Recorded information:
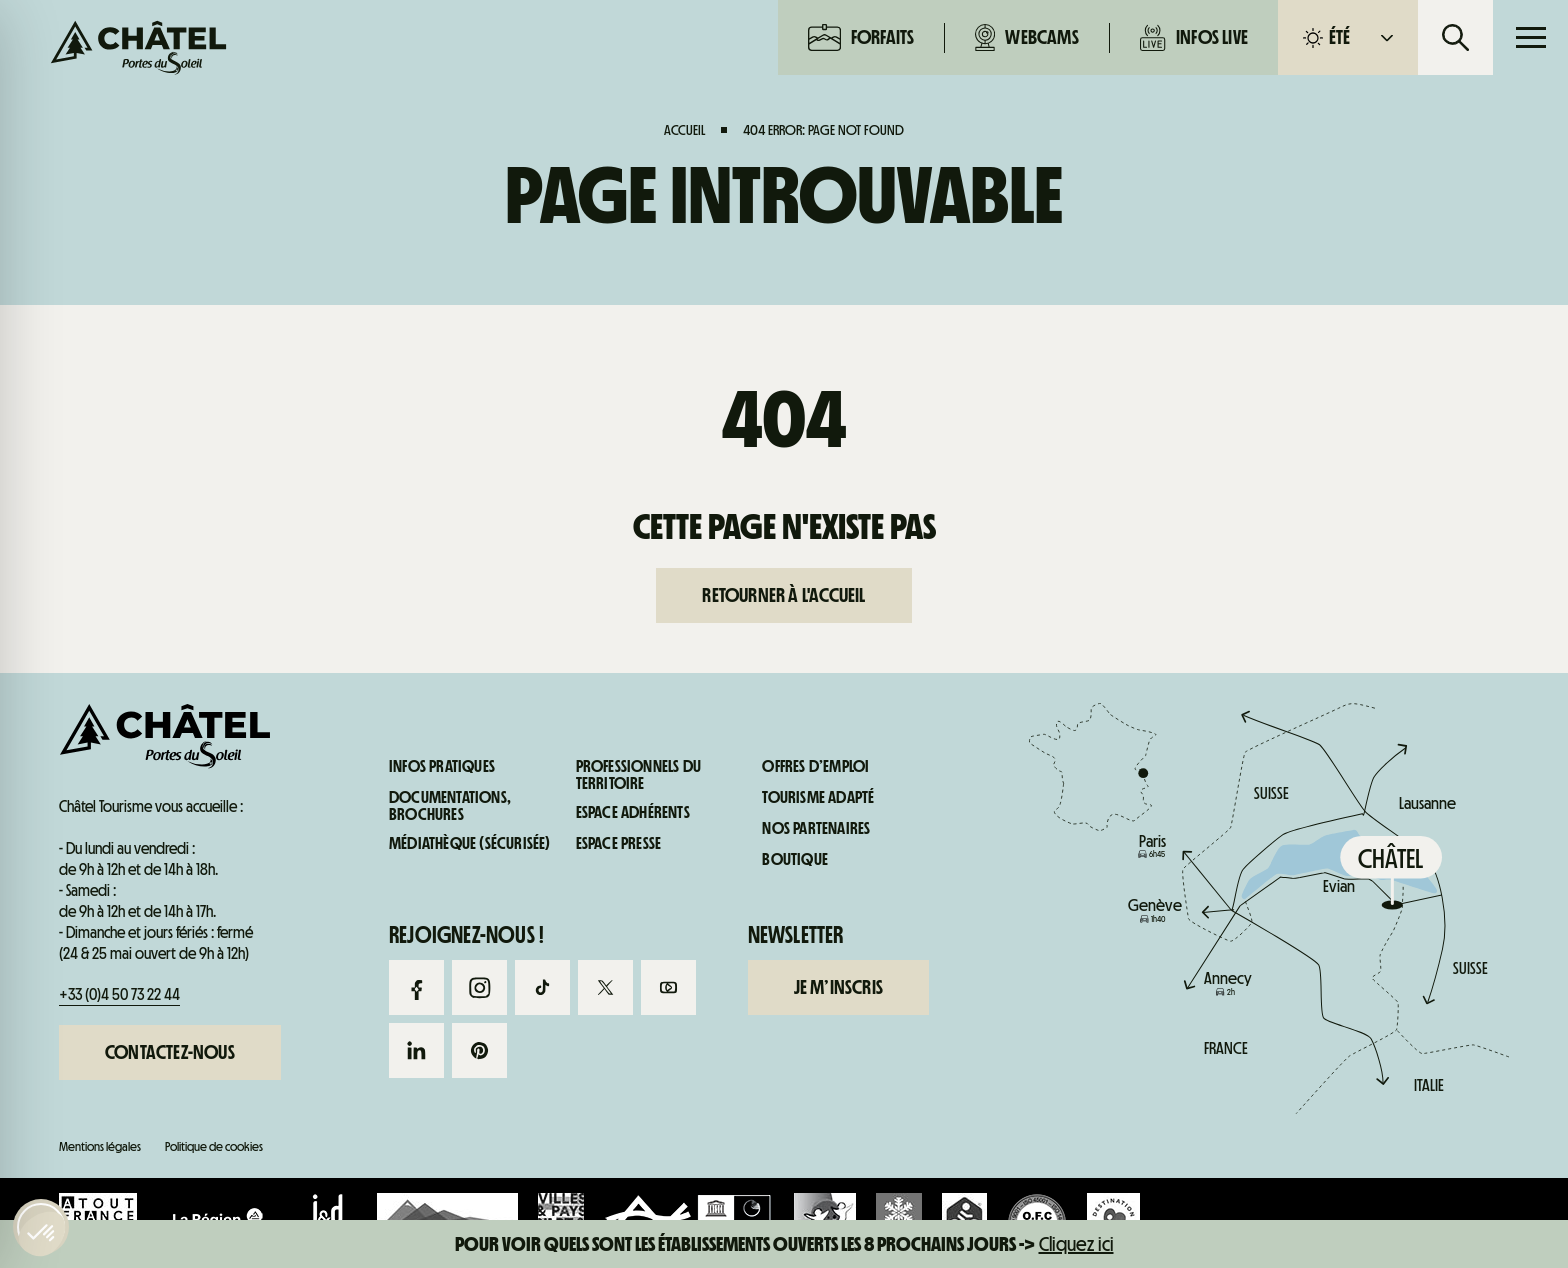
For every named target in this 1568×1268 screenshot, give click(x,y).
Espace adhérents (633, 813)
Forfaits (861, 37)
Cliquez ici (1076, 1244)
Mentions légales (100, 1146)
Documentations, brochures (450, 806)
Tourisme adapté (818, 798)
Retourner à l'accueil (783, 595)
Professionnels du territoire (638, 775)
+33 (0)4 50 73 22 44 (119, 994)
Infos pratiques (1235, 857)
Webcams (1027, 37)
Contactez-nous (170, 1052)
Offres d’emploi (815, 767)
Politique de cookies (214, 1146)
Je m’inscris (838, 987)
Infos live (1194, 37)
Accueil (684, 130)
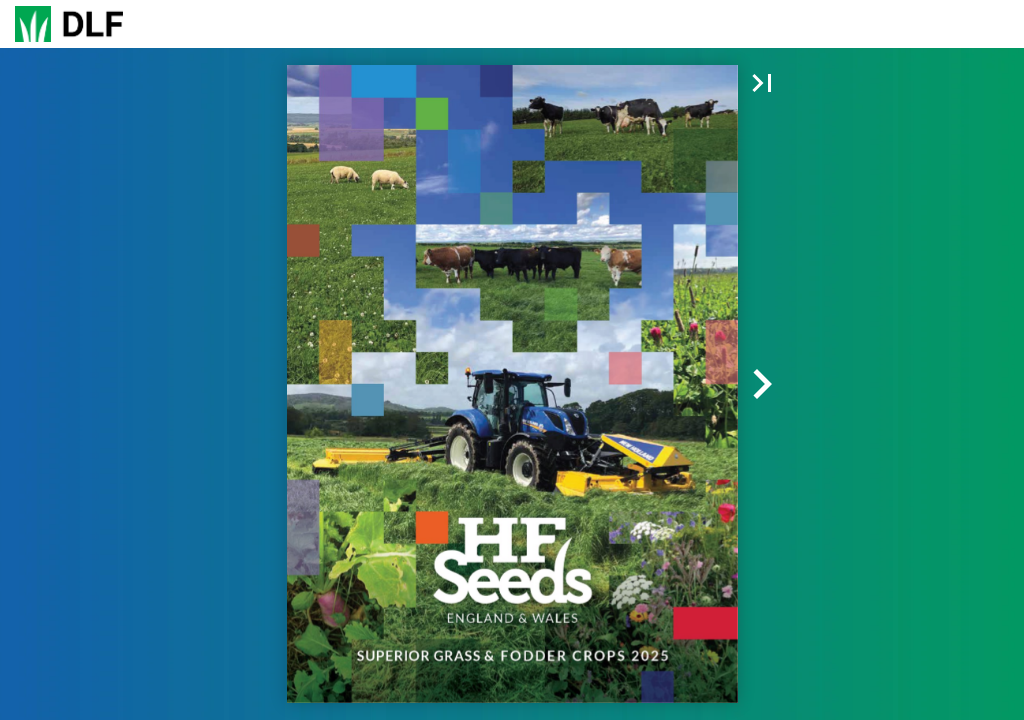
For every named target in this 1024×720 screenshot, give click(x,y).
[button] (375, 24)
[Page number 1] (512, 24)
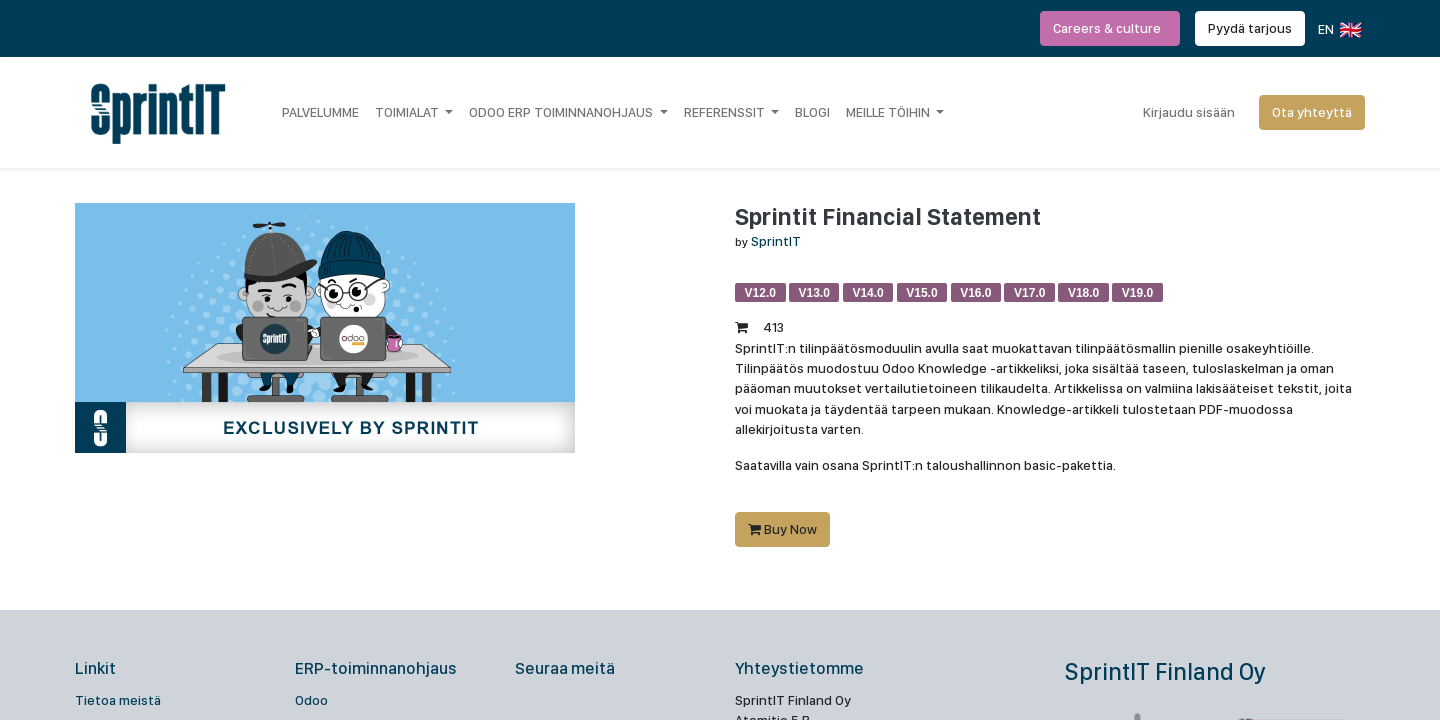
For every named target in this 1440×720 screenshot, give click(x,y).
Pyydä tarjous (1250, 28)
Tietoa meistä (118, 700)
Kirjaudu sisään (1189, 112)
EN (1338, 30)
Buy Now (782, 529)
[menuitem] (320, 112)
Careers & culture (1110, 28)
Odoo (311, 700)
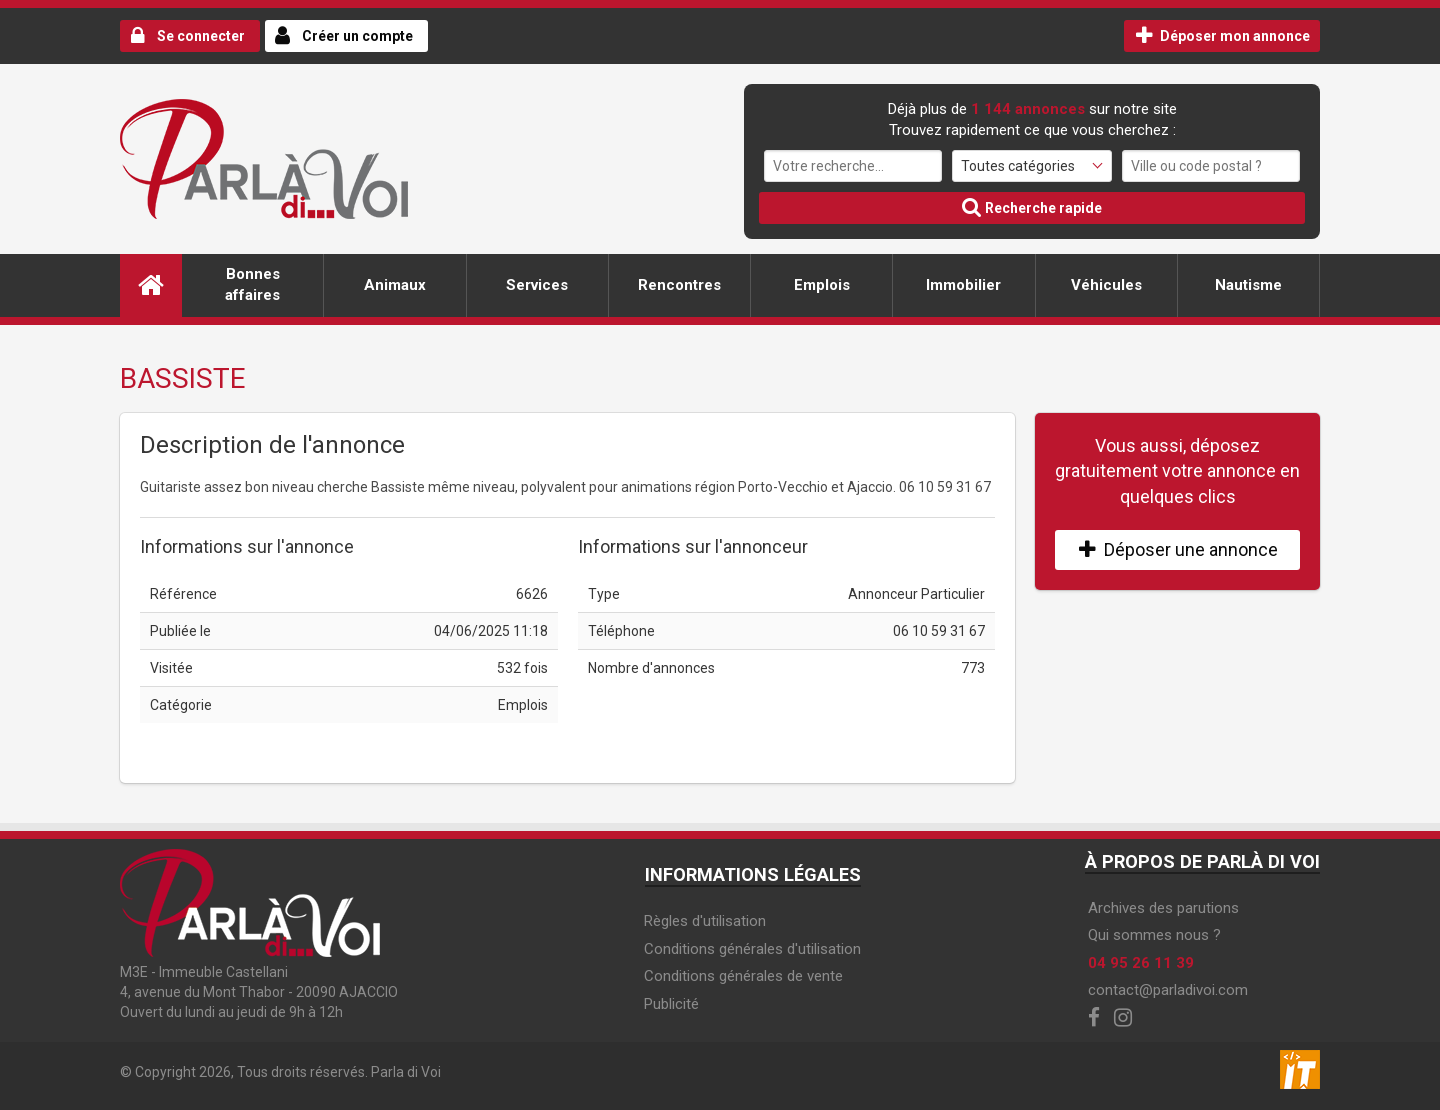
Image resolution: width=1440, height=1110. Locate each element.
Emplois (822, 285)
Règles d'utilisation (705, 921)
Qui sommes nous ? (1154, 935)
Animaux (395, 285)
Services (537, 285)
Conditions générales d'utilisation (752, 949)
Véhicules (1106, 285)
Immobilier (963, 285)
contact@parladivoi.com (1168, 990)
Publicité (671, 1004)
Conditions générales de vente (743, 976)
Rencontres (679, 285)
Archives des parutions (1163, 908)
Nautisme (1248, 285)
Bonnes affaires (252, 284)
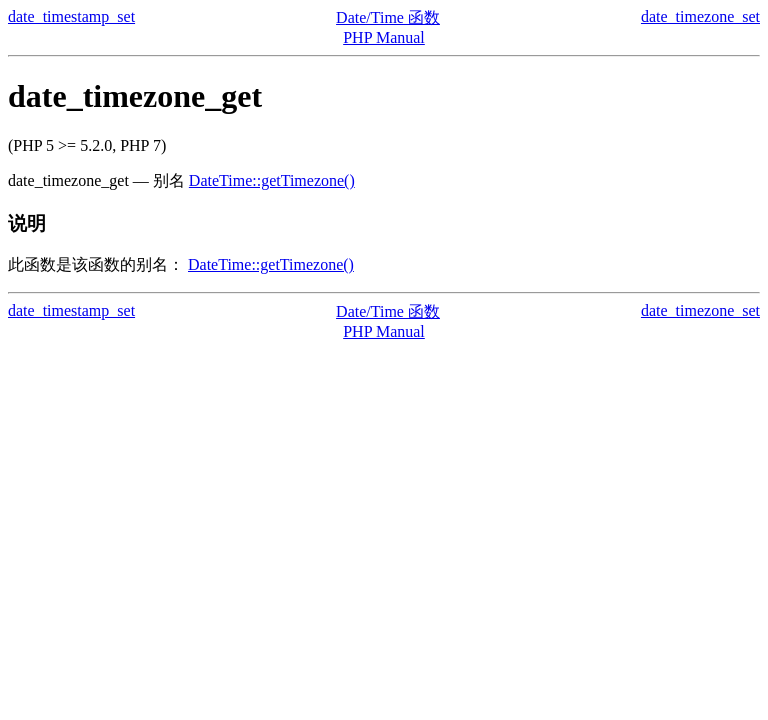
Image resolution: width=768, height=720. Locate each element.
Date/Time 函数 (388, 17)
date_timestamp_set (71, 16)
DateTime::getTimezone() (272, 180)
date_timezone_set (700, 16)
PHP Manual (384, 37)
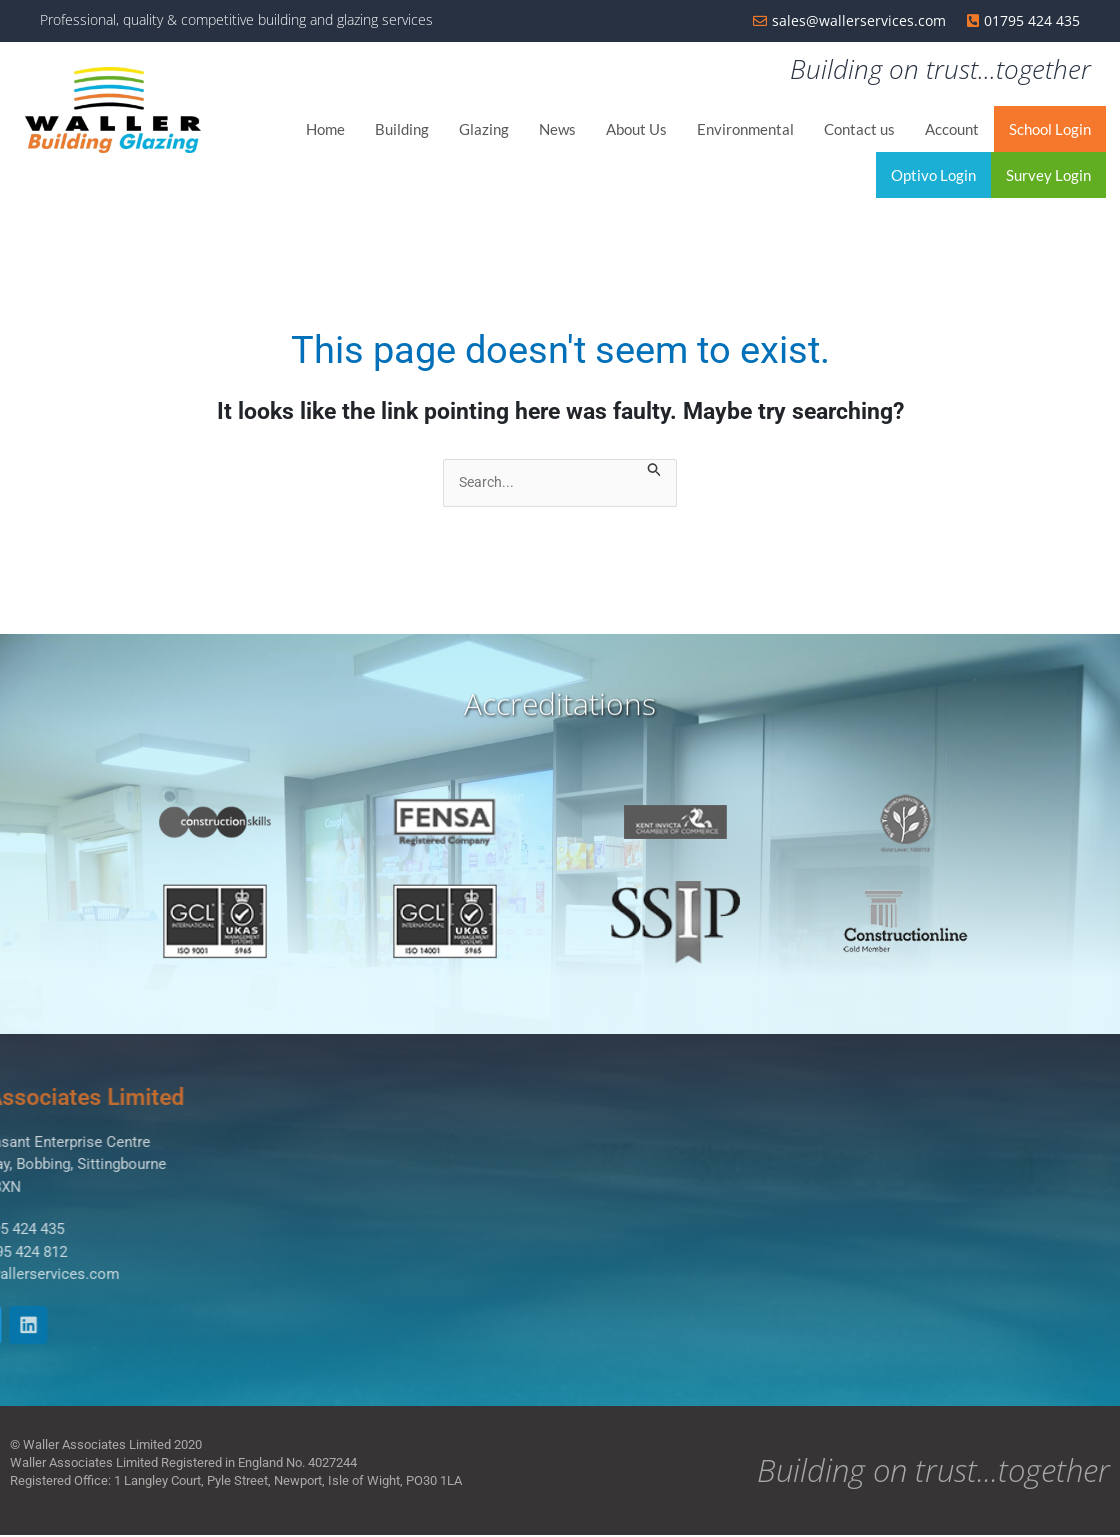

Required work: Render all entries verbatim, excluding any pictures they hold.

Solution below:
For every named target in this 1568×1268 screenshot, give click(x,y).
Espace adhérents (633, 813)
Forfaits (861, 37)
Cliquez ici (1076, 1244)
Mentions légales (100, 1146)
Documentations, brochures (450, 806)
Tourisme adapté (818, 798)
Retourner à l'accueil (783, 595)
Professionnels du territoire (638, 775)
+33 (0)4 50 73 22 44 (119, 994)
Infos pratiques (1235, 857)
Webcams (1027, 37)
Contactez-nous (170, 1052)
Offres d’emploi (815, 767)
Politique de cookies (214, 1146)
Je m’inscris (838, 987)
Infos live (1194, 37)
Accueil (684, 130)
For every named target in this 1024×720 screenshot, give click(x,y).
[button] (375, 24)
[Page number 1] (512, 24)
For every named target in this 1440×720 screenshot, give click(x,y).
Pyydä tarjous (1250, 28)
Tietoa meistä (118, 700)
Kirjaudu sisään (1189, 112)
EN (1338, 30)
Buy Now (782, 529)
[menuitem] (320, 112)
Careers & culture (1110, 28)
Odoo (311, 700)
Image resolution: width=1440, height=1110. Locate each element.
Emplois (822, 285)
Règles d'utilisation (705, 921)
Qui sommes nous ? (1154, 935)
Animaux (395, 285)
Services (537, 285)
Conditions générales d'utilisation (752, 949)
Véhicules (1106, 285)
Immobilier (963, 285)
contact@parladivoi.com (1168, 990)
Publicité (671, 1004)
Conditions générales de vente (743, 976)
Rencontres (679, 285)
Archives des parutions (1163, 908)
Nautisme (1248, 285)
Bonnes affaires (252, 284)
Image resolution: width=768, height=720. Locate each element.
Date/Time 函数 (388, 17)
date_timestamp_set (71, 16)
DateTime::getTimezone() (272, 180)
date_timezone_set (700, 16)
PHP Manual (384, 37)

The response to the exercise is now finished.